* _Requirement_
What is needed is an exact repetition of the lines below, from the first one through the one holding "Welcome to Vehicle Review Hub!", with no pictures and nothing else.

* _Data records_
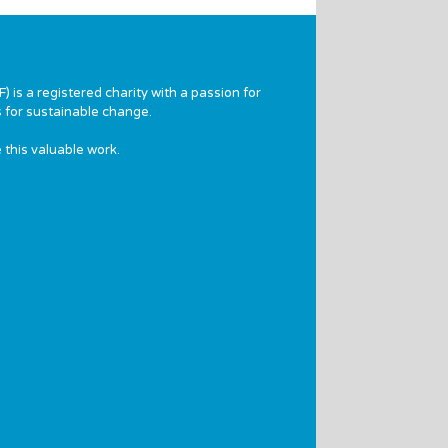
 is a registered charity with a passion for
 for sustainable change.
 this valuable work.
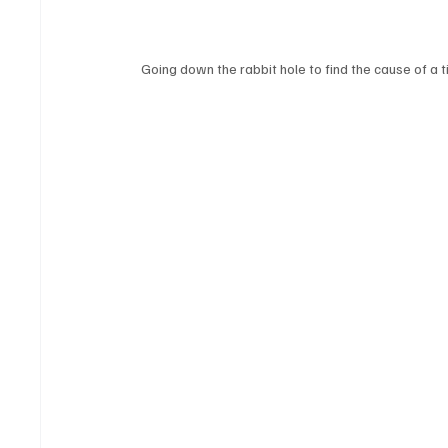
Going down the rabbit hole to find the cause of a t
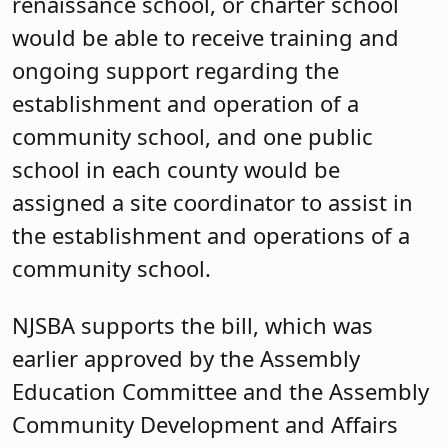
renaissance school, or charter school
would be able to receive training and
ongoing support regarding the
establishment and operation of a
community school, and one public
school in each county would be
assigned a site coordinator to assist in
the establishment and operations of a
community school.
NJSBA supports the bill, which was
earlier approved by the Assembly
Education Committee and the Assembly
Community Development and Affairs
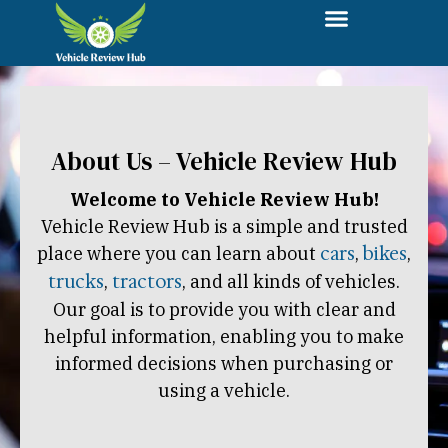
About Us – Vehicle Review Hub
Welcome to Vehicle Review Hub!
Vehicle Review Hub is a simple and trusted
place where you can learn about
cars
,
bikes
,
trucks
,
tractors
, and all kinds of vehicles.
Our goal is to provide you with clear and
helpful information, enabling you to make
informed decisions when purchasing or
using a vehicle.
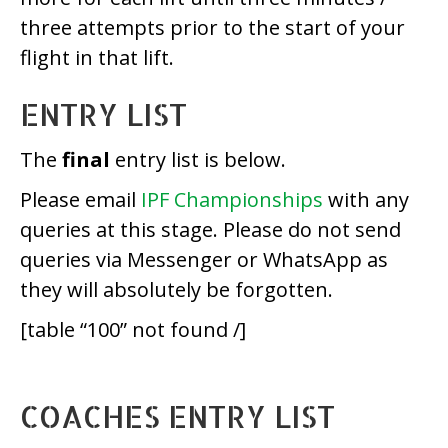
three attempts prior to the start of your
flight in that lift.
ENTRY LIST
The
final
entry list is below.
Please email
IPF Championships
with any
queries at this stage. Please do not send
queries via Messenger or WhatsApp as
they will absolutely be forgotten.
[table “100” not found /]
COACHES ENTRY LIST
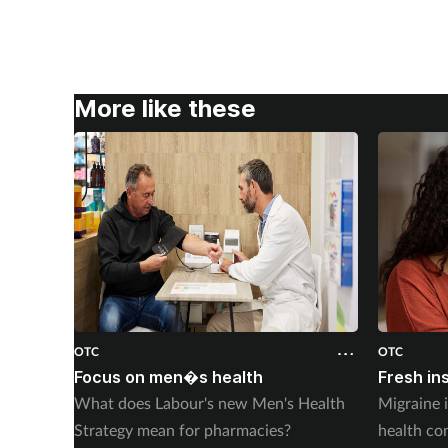
More like these
OTC
OTC
Focus on men�s health
Fresh in
What does Labour's new Men's Health
Migraine 
Strategy mean for pharmacies?
health co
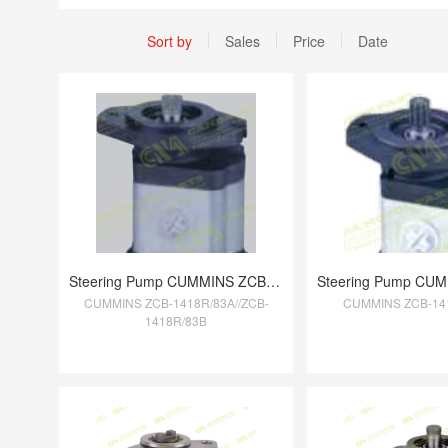
Sort by
Sales
Price
Date
Steering Pump CUMMINS ZCB-1418R/83A//ZCB
CUMMINS ZCB-1418R/83A//ZCB-
CUMMINS ZCB-14
1418R/83B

* _The completed task_
 is a registered charity with a passion for
 for sustainable change.
 this valuable work.
Going down the rabbit hole to find the cause of a t
renaissance school, or charter school
would be able to receive training and
ongoing support regarding the
establishment and operation of a
community school, and one public
school in each county would be
assigned a site coordinator to assist in
the establishment and operations of a
community school.
NJSBA supports the bill, which was
earlier approved by the Assembly
Education Committee and the Assembly
Community Development and Affairs
About Us – Vehicle Review Hub
Welcome to Vehicle Review Hub!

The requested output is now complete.